Task details:
The answer is every line of the records that holds the word "spratu", copied in full.

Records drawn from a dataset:
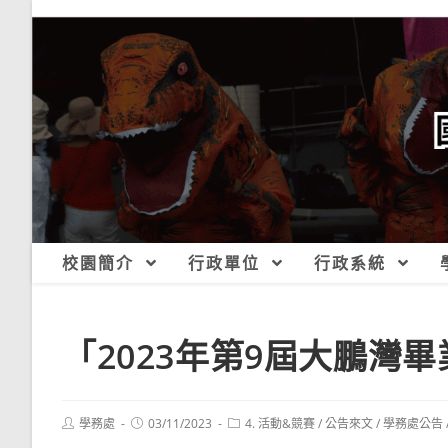
跳
轉
至
主
要
內
容
校園簡介
行政單位
行政系統
「2023年第9屆大鵬灣
Post
Post
Post
學務處
03/11/2023
4. 活動&競賽
/
公告來文
/
學務處公告
author:
published:
category:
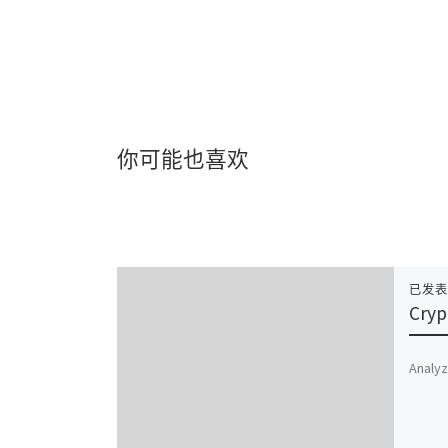
你可能也喜欢
已发
Cryp
Analyz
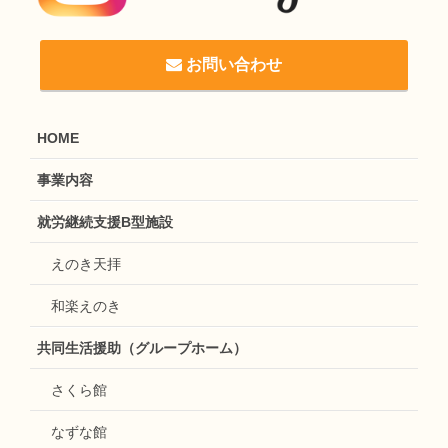
お問い合わせ
HOME
事業内容
就労継続支援B型施設
えのき天拝
和楽えのき
共同生活援助（グループホーム）
さくら館
なずな館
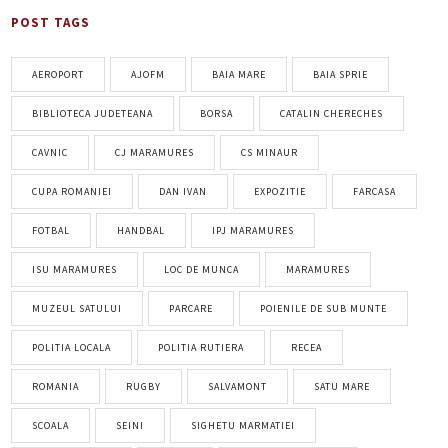
POST TAGS
AEROPORT
AJOFM
BAIA MARE
BAIA SPRIE
BIBLIOTECA JUDETEANA
BORSA
CATALIN CHERECHES
CAVNIC
CJ MARAMURES
CS MINAUR
CUPA ROMANIEI
DAN IVAN
EXPOZITIE
FARCASA
FOTBAL
HANDBAL
IPJ MARAMURES
ISU MARAMURES
LOC DE MUNCA
MARAMURES
MUZEUL SATULUI
PARCARE
POIENILE DE SUB MUNTE
POLITIA LOCALA
POLITIA RUTIERA
RECEA
ROMANIA
RUGBY
SALVAMONT
SATU MARE
SCOALA
SEINI
SIGHETU MARMATIEI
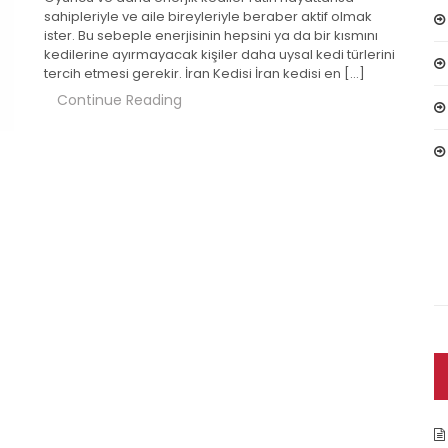
sahipleriyle ve aile bireyleriyle beraber aktif olmak
ister. Bu sebeple enerjisinin hepsini ya da bir kısmını
kedilerine ayırmayacak kişiler daha uysal kedi türlerini
tercih etmesi gerekir. İran Kedisi İran kedisi en […]
Continue Reading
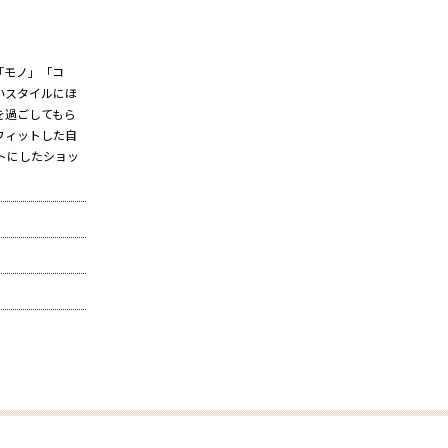
「モノ」「コ
いスタイルにほ
を過ごしてもら
フィットした自
プトにしたショッ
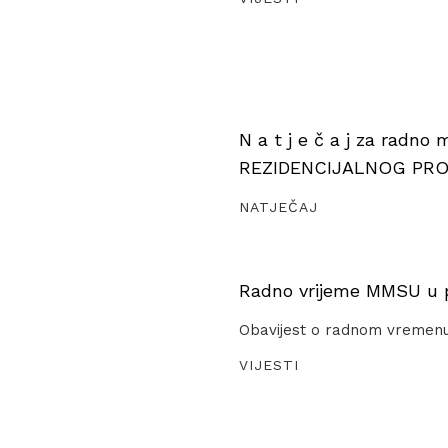
N a t j e č a j za radno
REZIDENCIJALNOG PR
NATJEČAJ
Radno vrijeme MMSU u pe
Obavijest o radnom vremen
VIJESTI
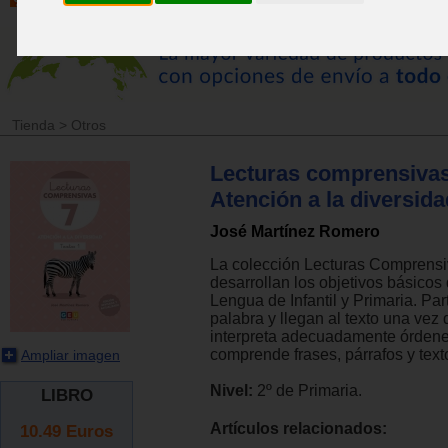
Tienda
>
Otros
Lecturas comprensivas
Atención a la diversida
José Martínez Romero
La colección Lecturas Comprensi
desarrollan los objetivos básicos
Lengua de Infantil y Primaria. Par
palabra y llegan al texto una vez 
interpreta adecuadamente órdenes
comprende frases, párrafos y texto
Ampliar imagen
Nivel:
2º de Primaria.
LIBRO
Artículos relacionados:
10.49
Euros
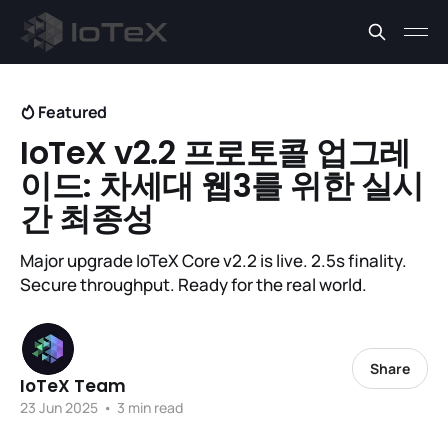
Featured
IoTeX v2.2 프로토콜 업그레
이드: 차세대 웹3를 위한 실시
간 최종성
Major upgrade IoTeX Core v2.2 is live. 2.5s finality.
Secure throughput. Ready for the real world.
Share
IoTeX Team
23 Jun 2025
•
3 min read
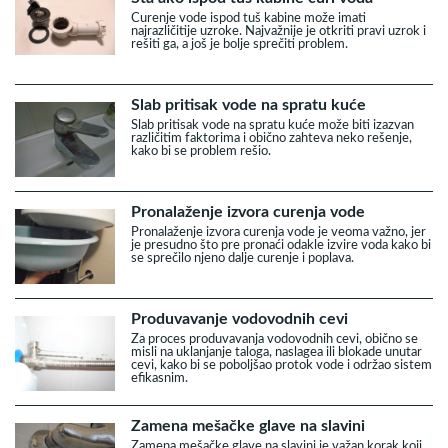
Curenje vode ispod tuš kabine može imati
najrazličitije uzroke. Najvažnije je otkriti pravi uzrok i
rešiti ga, a još je bolje sprečiti problem.
Slab pritisak vode na spratu kuće
Slab pritisak vode na spratu kuće može biti izazvan
različitim faktorima i obično zahteva neko rešenje,
kako bi se problem rešio.
Pronalaženje izvora curenja vode
Pronalaženje izvora curenja vode je veoma važno, jer
je presudno što pre pronaći odakle izvire voda kako bi
se sprečilo njeno dalje curenje i poplava.
Produvavanje vodovodnih cevi
Za proces produvavanja vodovodnih cevi, obično se
misli na uklanjanje taloga, naslagea ili blokade unutar
cevi, kako bi se poboljšao protok vode i održao sistem
efikasnim.
Zamena mešačke glave na slavini
Zamena mešačke glave na slavini je važan korak koji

Response below:
Slab pritisak vode na spratu kuće
Slab pritisak vode na spratu kuće može biti izazvan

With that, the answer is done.